Os brasileiros, certamente, não desejam uma corte que, ao mesmo tempo, investiga, julga, condena e não deixa possibilidade de apelação, agindo à moda de um tribunal nazista ou leninista. Enfim, um teatro totalitário, que determina ações policiais retaliatórias — que passam por cima do Ministério Público —, invadindo e confiscando bens de cidadãos sem a presença de advogados de defesa.
Se isso não é o que a Ditadura fazia, então trata-se de psicose coletiva. Assim, se alguém está sendo antidemocrático, não são os cidadãos que protestam contra as insanidades do STF; dentre muitas, penso que a mais terrível é manter indivíduos condenados em segunda instância soltos e cometendo continuadamente crimes graves.
Os princípios jurídicos básicos evidenciam que a vítima não pode ser o juiz do caso. Contudo, esse princípio de imparcialidade foi rasgado e lançado ao lixo, de modo totalitário. Sabemos que o Senado tem o poder para coibir os abusos do STF — seria nossa corte constitucional de apelação; porém, quando se pensa nisso, não se pode evitar o riso irônico.
Não nego a dificuldade de se estabelecerem comunicações dialéticas, como fez o ministro, pois elas devem evitar tanto a correção lógica da identidade quanto a licença da lógica da diferença ou o falso apaziguamento da dialética. Lamento, mas isso não o vejo sendo capaz de fazer. Não o percebo conseguindo evitar os males da dialética que chega sempre aos ápices da pomposidade empostada. Pois, para evitá-los, é preciso admitir a incerteza, o real subproduto da liberdade, e assim usar as palavras com mais apuro, prestar conta delas, como dizia Guimarães Rosa.

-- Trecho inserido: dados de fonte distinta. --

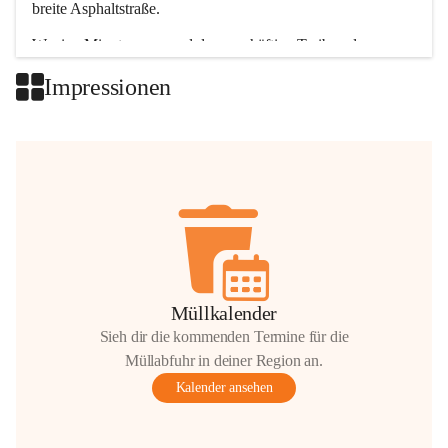
breite Asphaltstraße. 
Wenige Minuten nur, und das geschäftige Treiben der 
Talgemeinden sorgt für abwechslungsreiche Möglichkeiten.
Impressionen
+2
Müllkalender
Sieh dir die kommenden Termine für die
Müllabfuhr in deiner Region an.
Kalender ansehen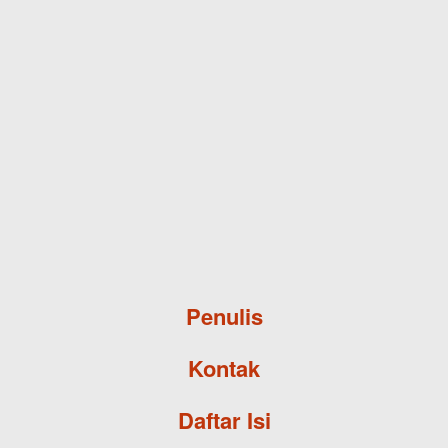
Skip to main content
Penulis
Kontak
Daftar Isi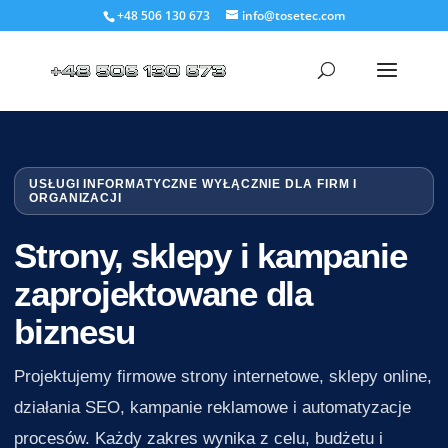
+48 506 130 673
info@tosetec.com
USŁUGI INFORMATYCZNE WYŁĄCZNIE DLA FIRM I
ORGANIZACJI
Strony, sklepy i kampanie
zaprojektowane dla
biznesu
Projektujemy firmowe strony internetowe, sklepy online,
działania SEO, kampanie reklamowe i automatyzacje
procesów. Każdy zakres wynika z celu, budżetu i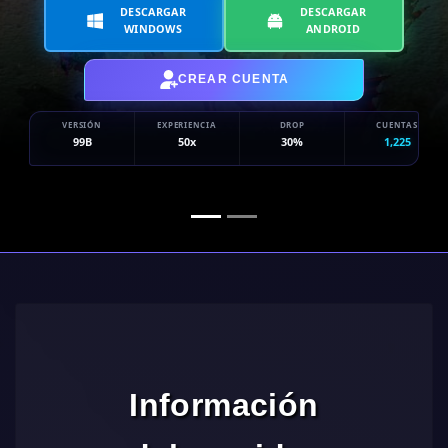
DESCARGAR
DESCARGAR
WINDOWS
ANDROID
CREAR CUENTA
VERSIÓN
EXPERIENCIA
DROP
CUENTAS
99B
50x
30%
1,225
Información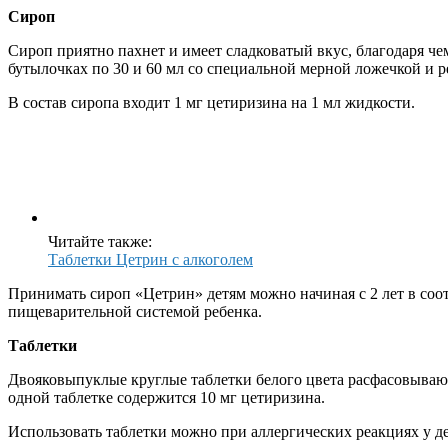
Сироп
Сироп приятно пахнет и имеет сладковатый вкус, благодаря ч
бутылочках по 30 и 60 мл со специальной мерной ложечкой и р
В состав сиропа входит 1 мг цетиризина на 1 мл жидкости.
Читайте также:
Таблетки Цетрин с алкоголем
Принимать сироп «Цетрин» детям можно начиная с 2 лет в соо
пищеварительной системой ребенка.
Таблетки
Двояковыпуклые круглые таблетки белого цвета расфасовываютс
одной таблетке содержится 10 мг цетиризина.
Использовать таблетки можно при аллергических реакциях у дет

Além disso, penso que é preciso ter conhecimento de que existem teologias políticas em vez de políticas reais, e que todas as teologias seguem modelos típicos do Antigo e do Novo Testamentos, sendo o mais falante deles a luta “fratriarcal” sobre o horizonte de redescobertas possíveis. Se irmãos estão brigando, é preciso indagar se o exemplo não provém dos pais. Mais uma vez, questões edípicas inconscientes mostram onde há necessidade do psicanalista.
Certamente, a existência humana é existência política. Contudo, a existência é também psicológica e poética, e, no seio dos textos bíblicos, existe uma poética do amor ao próximo que nos faz todos iguais, destogados e desapegados de mesquinharias vaidosas. Reconhecer esse elo de amor não nos faz mais ou menos religiosos, apenas mais éticos e mais humanos.
Para empregar uma linguagem weberiana, que deveria ser do conhecimento dos togados, digo que os modelos só atingem a política, alimentando uma moral de convicção, como é a do citado ministro. Essa moral, porém, é sempre irredutível à Cultura da Responsabilidade, que, não nos esqueçamos, é também a do uso limitado espontâneo da violência.